Sometimes a value in a CSV file will contain a comma, which is also used to separate columns. To keep the file valid, the value is enclosed in single or double quotes (
Let’s have a look at the raw CSV file used as a sample.
We can see that:
- Columns are separated by a comma
- We have a header row specifying the column names
- Double quotes are used to enclose values that contain commas
Use this information to configure the Parse CSV action:
Test parser configuration in your recipe
To test our parser configuration, switch back to the Test tab. No need to upload a new file, we can just repeat the previous test to use the file we’ve already captured.
You should see a successful test. Check the output of the Parse CSV step. There should be a list of lines, with 1000 entries. Each entry has properties that match the header line of the CSV:
Step 4: Use the data in your recipe
We’ve turned our raw CSV file into a list of 1000 individual records, each representing a single lead. Now, we can use that data as we would any other list. A couple of examples of what we might do from here:
Upload leads in bulk to a CRM (Salesforce)
If we’re confident in the quality of the data in the CSV file, we can upload the data directly to our CRM — in this case Salesforce — using a batch action.
Cleanse, validate and transform data using Repeat action
However, we may not be completely confident in the quality of the source data in our CSV file. In this case, we can use a Repeat action to cleanse and validate the data line by line.
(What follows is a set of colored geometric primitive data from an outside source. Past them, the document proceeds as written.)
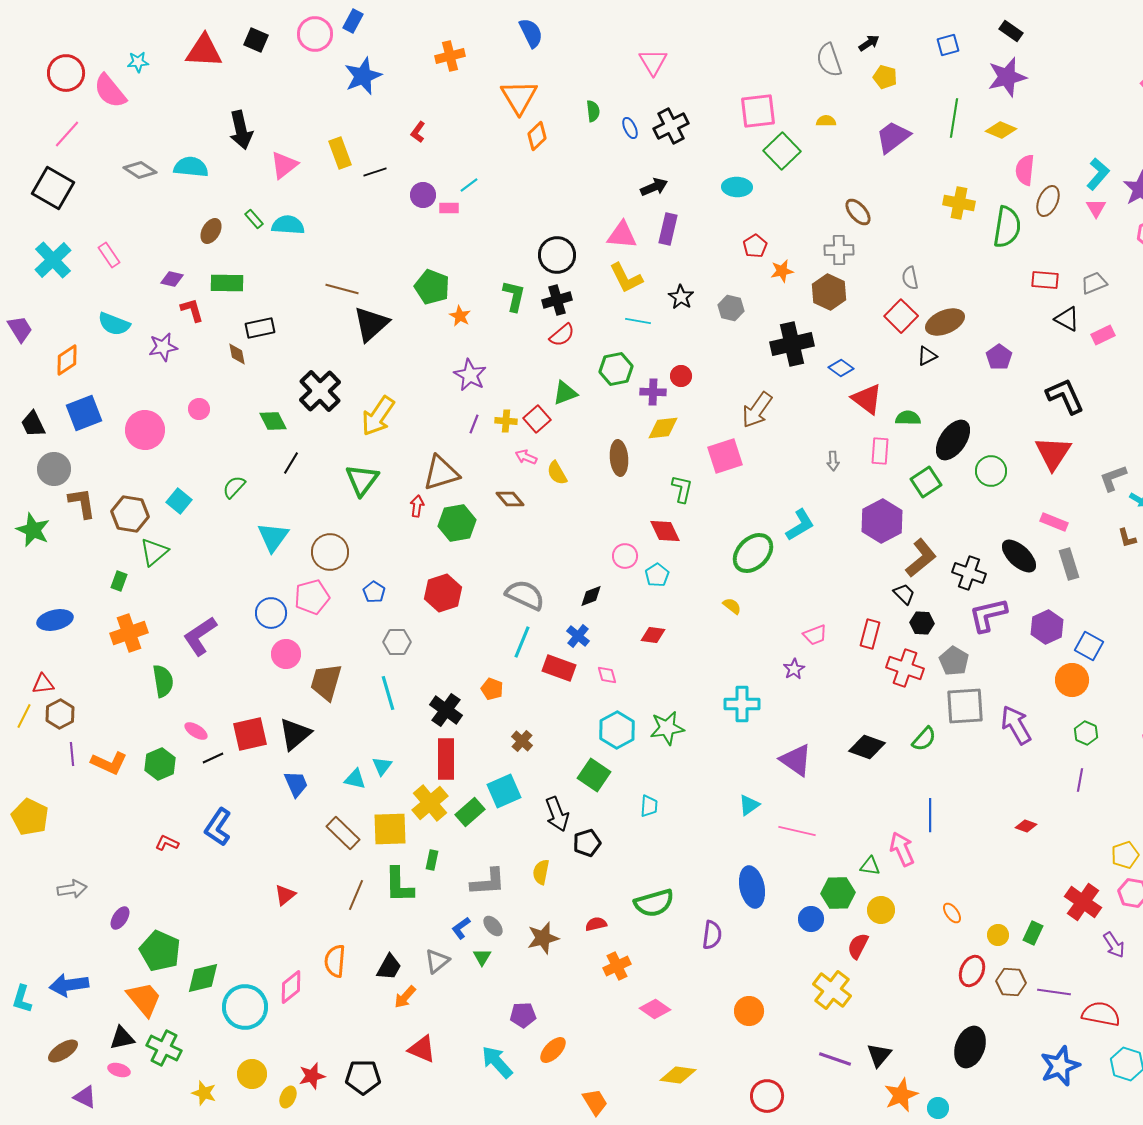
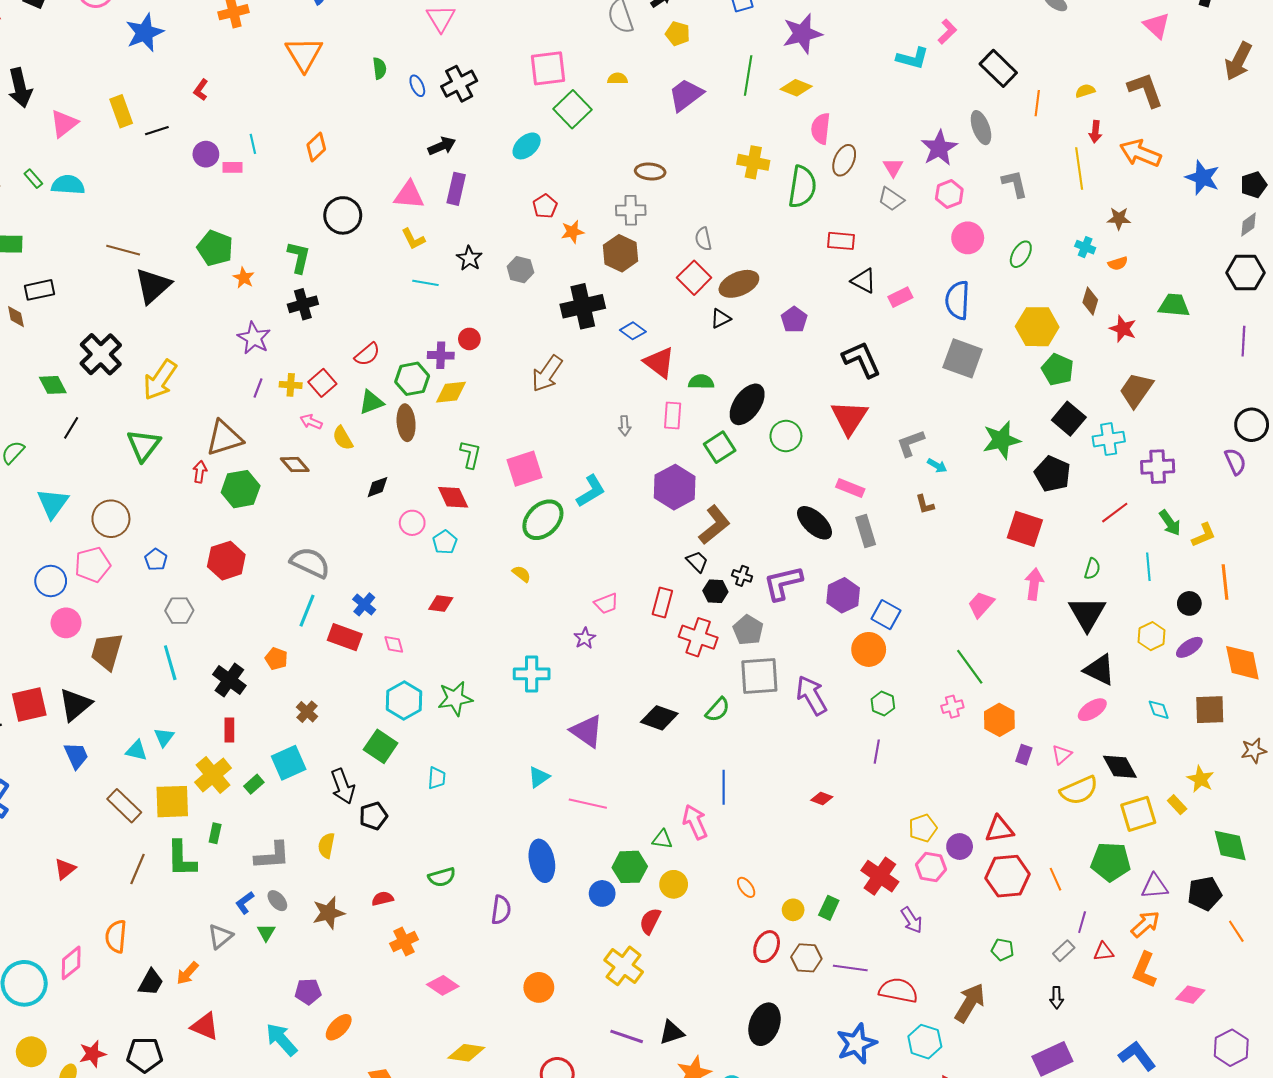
orange diamond: (537, 136) -> (316, 147), moved
cyan L-shape: (1098, 174) -> (913, 58), moved, turned 64
cyan line: (469, 185) -> (253, 144), turned -66
cyan ellipse: (737, 187) -> (527, 146), turned -44
brown ellipse: (858, 212) -> (650, 172), turned -44
yellow L-shape: (626, 278) -> (413, 239), size x0.7
gray trapezoid: (1094, 283) -> (891, 199), moved, turned -124
black cross: (557, 300) -> (303, 304), moved
red semicircle: (562, 335) -> (367, 354), moved
green hexagon: (616, 369) -> (412, 379), moved
green triangle: (565, 393) -> (371, 402), moved
pink square: (725, 456) -> (525, 469), moved
black cross: (969, 573) -> (742, 576), moved, size x0.6
black diamond: (591, 596) -> (377, 487), moved
red rectangle: (446, 759) -> (229, 730), size x0.6
green rectangle: (470, 812) -> (254, 784), size x0.7
green semicircle: (654, 903) -> (442, 877), size x0.7
black trapezoid: (389, 967) -> (151, 982), moved
black triangle: (879, 1055) -> (672, 1032), turned 32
Learn more: other ways to access CSV data
We’ve looked at how to use the CSV Parser app to extract data from a CSV, since this will work no matter where your CSV file comes from.
Some apps also have convenience methods to make it easier to work with CSV data. For example, the Dropbox connector has specialized triggers for capturing new/updated CSV files or even new lines in an existing file.
Remember that to use specialized triggers like these, you still need to provide information about the CSV file, like header row, column separator, etc. So as in the example above, make sure you check an example of the raw CSV file so that you can correctly set up the trigger.